Mittwoch, 29. Januar 2020

dbb jugend nrw: Dieses Fresh-up braucht der öffentliche Dienst

dbb jugend nrw: Dieses Fresh-up braucht der öffentliche Dienst



"Dieses Fresh-up braucht der öffentliche Dienst



Änderungen sind nötig, damit sich junge Menschen für den Öffentlichen Dienst als Arbeitgeber begeistern

So viele Überstunden, dass man sie gar nicht mehr zählen kann, Arbeitsverdichtung und Fachkräftemangel. All das macht den öffentlichen Dienst als Arbeitgeber nicht besonders beliebt unter Neubewerbern. Was getan werden muss, um junge Leute dafür zu begeistern, hat die dbb jugend nrw jetzt mal konkret formuliert.
Früher in Rente gehen zu können als andere oder bereits vor der Rente die Arbeitszeit zu reduzieren, ohne eine Gehaltseinbuße zu haben – mehr als ein schöner Traum?
Ja, wenn es nach den Vorstellungen der dbb jugend nrw geht.
Denn die Idee von Lebensarbeitszeitkonten, mit denen so etwas möglich wäre, ist eine der Kernforderungen, die der gewerkschaftliche Jugenddachverband verfolgt. 
Das Ziel: Den öffentlichen Dienst als Arbeitgeber für junge Leute attraktiver zu machen.
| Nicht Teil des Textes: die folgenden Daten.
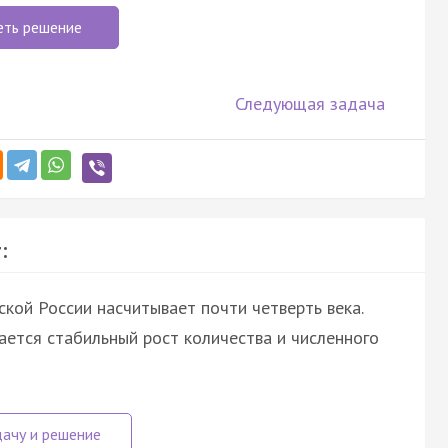
еть решение
Следующая задача
:
кой России насчитывает почти четверть века.
ется стабильный рост количества и численного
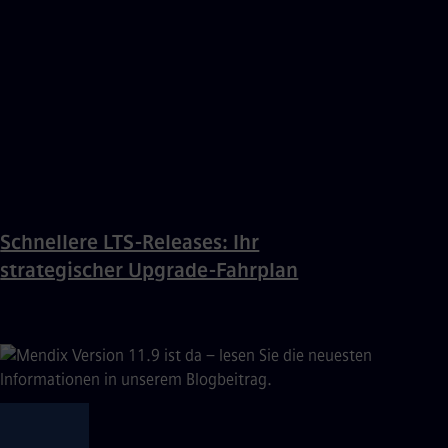
Schnellere LTS-Releases: Ihr
strategischer Upgrade-Fahrplan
Öffentlicher Dienst NRW: 13.500 Stellen unbesetzt

Denn mehr als 13.500 Stellen sind im öffentlichen Dienst in Nordrhein-Westfalen nicht besetzt. „Das hat Gründe, über die wir in Anbetracht dieser gigantisch hohen Zahl an offenen Stellen nicht hinwegsehen dürfen“, sagt Moritz Pelzer, Vorsitzender der dbb jugend nrw. Diese Zahl mache deutlich, wie groß inzwischen das Attraktivitätsproblem des öffentlichen Dienstes sei.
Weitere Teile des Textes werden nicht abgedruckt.